‘You killed my family.’
‘Yes.’ He nodded. ‘I can play with words, but it is possible they would be still alive without me. You’re right to be angry. Please.’ He gestured to the armchairs and reluctantly she sat down, placing the gun back in her bag, taking the wine glass he offered her.
‘So why shouldn’t I kill you?’
‘Because it would be without purpose.’ He sipped at his wine. ‘I can understand why you wanted Novakovic dead—yes, Lucas told me about that, too: because he pulled the trigger. You wanted him dead because he was too professional; he didn’t change his mind when he saw your family. I can understand also why you must kill the person who ordered the contract; it’s only just. Me, I’m a middleman. My crime was to place together people who wanted to kill with people who could do it for them. I didn’t think badly of your family; I just didn’t think of them at all.’
‘I’m not sure how that’s meant to convince me.’
He smiled and said, ‘I make a better argument in German.’
‘You’re German? I thought you were Hungarian.’ She was annoyed with herself for asking; she didn’t want detail, but she was curious all the same.
‘No. I come from just outside Dresden, in the East. My wife was Hungarian.’
‘Lucas said she died when she was young.’
‘She didn’t die: she was killed. Summer 1977. In one summer three women were raped and strangled. She was the second. They never found the killer, but after the summer, no more attacks.’ He took a larger mouthful of wine. ‘And yes, I’m seeing why you want me dead because that summer I wanted everyone dead. I wanted to kill policemen for doing nothing. I wanted to kill people for being happy. And all because I could not have what I most wanted: the killer killed.’
‘I’m sorry.’ She sipped at her wine too. This was what she’d least wanted—to see him as human, carrying his own sadness.
‘But you still don’t see why you’re lucky. You will find your killer. You can make things right because you have Lucas and he will find them for you.’
She felt awkward hearing Lucas mentioned like that. He was the only person she could rely on and he’d helped her twice. But she was worried that he’d look upon her differently now that she’d lied to him and come here with a gun. For all she knew, though, this would lift her in his estimation, his skewed view of the world probably treating deceit as a virtue.
‘You’ve known Lucas a long time?’
He shrugged but said, ‘I guess as long as anybody. Almost long enough to be his friend.’
‘Tell me about him.’
He finished the wine in his glass and poured himself another. ‘What can I tell you about Lucas? First, don’t be tricked by his accent. He’s no Englishman. He’s a Rhodesian.’
‘A what?’
‘Rhodesian,’ he said, as if surprised by her ignorance. ‘Rhodesia. You know, today’s Zimbabwe. Before 1980 it was Rhodesia. That’s where he comes from. All I know about his time there is he doesn’t talk about it. Another thing: he says he doesn’t speak any other language—it’s a lie. He speaks a native African language, lots of . . .’ He made a clicking noise with his tongue. ‘You know? Sometimes when he was drunk he would speak like that for fun. A little Afrikaans too. That’s where he went—South Africa, Namibia, Angola. He was very young when he left Rhodesia, before independence. I think he was only twenty-three when he came to Europe but he had a reputation already. I liked to work with him. He was good. Kill anyone. He would have killed your brother. He would have killed you.’

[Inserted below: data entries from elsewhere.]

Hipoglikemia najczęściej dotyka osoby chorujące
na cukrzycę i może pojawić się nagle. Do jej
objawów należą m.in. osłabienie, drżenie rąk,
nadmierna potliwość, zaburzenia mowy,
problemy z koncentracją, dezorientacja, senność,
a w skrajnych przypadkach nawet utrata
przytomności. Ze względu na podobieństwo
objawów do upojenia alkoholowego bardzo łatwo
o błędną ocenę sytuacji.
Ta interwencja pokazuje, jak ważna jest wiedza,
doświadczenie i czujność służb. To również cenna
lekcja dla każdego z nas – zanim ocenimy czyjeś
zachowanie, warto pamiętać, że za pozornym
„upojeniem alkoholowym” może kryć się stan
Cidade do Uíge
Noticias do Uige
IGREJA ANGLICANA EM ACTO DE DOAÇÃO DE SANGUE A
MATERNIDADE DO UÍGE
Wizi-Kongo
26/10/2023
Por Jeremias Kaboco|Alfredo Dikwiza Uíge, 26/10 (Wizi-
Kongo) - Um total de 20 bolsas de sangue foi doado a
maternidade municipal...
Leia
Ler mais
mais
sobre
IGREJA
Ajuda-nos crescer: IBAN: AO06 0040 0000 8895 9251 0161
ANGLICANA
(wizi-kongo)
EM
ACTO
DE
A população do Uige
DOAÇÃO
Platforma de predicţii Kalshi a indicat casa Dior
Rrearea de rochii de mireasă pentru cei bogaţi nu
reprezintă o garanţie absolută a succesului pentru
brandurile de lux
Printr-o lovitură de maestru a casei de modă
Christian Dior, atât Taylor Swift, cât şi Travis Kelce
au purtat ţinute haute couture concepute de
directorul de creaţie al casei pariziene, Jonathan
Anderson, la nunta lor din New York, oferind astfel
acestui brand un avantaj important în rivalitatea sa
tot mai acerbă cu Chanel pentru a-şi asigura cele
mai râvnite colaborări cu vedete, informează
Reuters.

She couldn’t process all the information that was coming at her. Lucas had been a rough sketch to her, a caricature at most, a man defined by his social awkwardness, his tics, and now Brodsky was suggesting a real and complex life. Lucas had come from somewhere, had grown up, possessed memories.

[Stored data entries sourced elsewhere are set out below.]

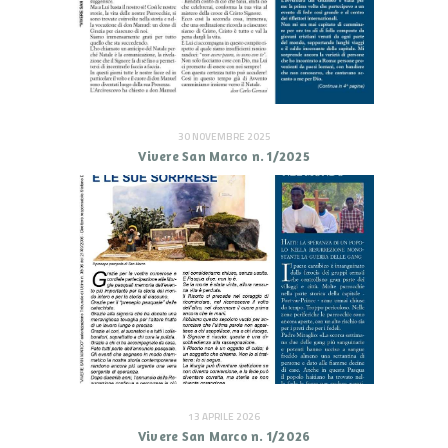
30 NOVEMBRE 2025
Vivere San Marco n. 1/2025
13 APRILE 2026
Vivere San Marco n. 1/2026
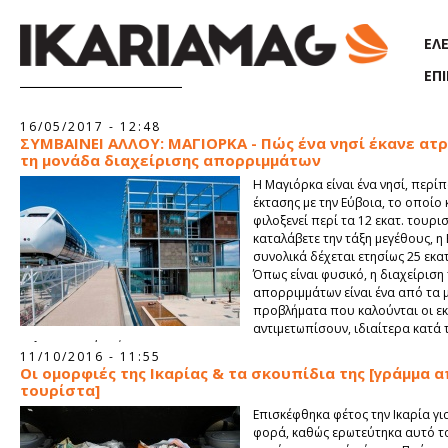
Παράκαμψη προς το κυρίως περιεχόμενο
ΕΛ
ΕΠ
Σελίδες
16/05/2017 - 12:48
ΣΥΜΒΑΙΝΕΙ ΑΛΛΟΥ: ΜΑΓΙΟΡΚΑ - Πώς ένα νησί έκανε ατ
τη μονάδα διαχείρισης απορριμμάτων
Η Μαγιόρκα είναι ένα νησί, περίπ
έκτασης με την Εύβοια, το οποίο
φιλοξενεί περί τα 12 εκατ. τουρισ
καταλάβετε την τάξη μεγέθους, η
συνολικά δέχεται ετησίως 25 εκατ
Όπως είναι φυσικό, η διαχείριση
απορριμμάτων είναι ένα από τα 
προβλήματα που καλούνται οι εκ
αντιμετωπίσουν, ιδιαίτερα κατά 
καλοκαιρινούς μήνες.
11/10/2016 - 11:55
Οι ομορφιές της Ικαρίας & τα σκουπίδια της [γράμμα 
τουρίστα]
Επισκέφθηκα φέτος την Ικαρία γι
φορά, καθώς ερωτεύτηκα αυτό τ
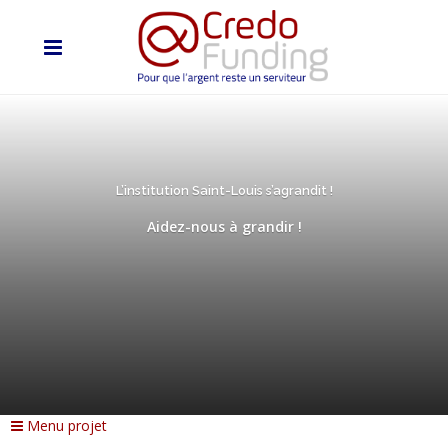
L’institution Saint-Louis s’agrandit !
Aidez-nous à grandir !
Menu projet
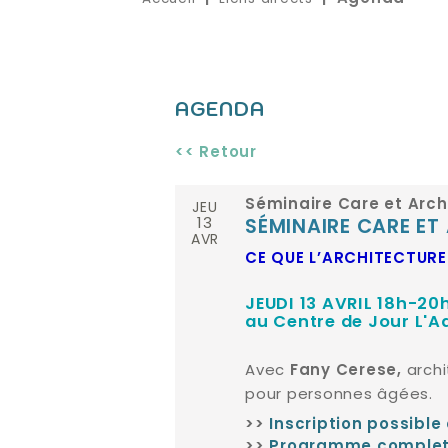
AGENDA
<< Retour
JEU
Séminaire Care et Arch
13
SÉ
M
INAIRE CARE ET
AVR
CE QUE L’ARCHITECTURE 
JEUDI 13 AVRIL 18h-20
au Centre de Jour L'A
Avec
archi
Fany Cerese,
pour personnes âgées.
>>
Inscription possible
>>
Programme complet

For the first time since meeting him, she felt like she wanted to get to know him, to see him open up about that past. And that desire made her sad too, because she was locked on a course that would put distance between them, almost certainly sending Lucas back into the shadows.
Because in the past, Lucas might have been willing to kill anyone, but he’d changed. He hadn’t wanted to kill Novakovic; he didn’t want to kill Brodsky. She could see now how he was fighting clear of that past and how she could only pull him back into it. It was beyond her control, though: the choice had been made for her by others, including the man sitting opposite, and she wouldn’t rest until they’d all paid.
She had no doubt that Brodsky was good company, that he could tell her stories about Lucas. And he’d helped her with information. Perhaps he was a good person but so too had been the people whose deaths he’d arranged. She’d come here to kill him and she’d be guilty of betraying them if she didn’t go through with it.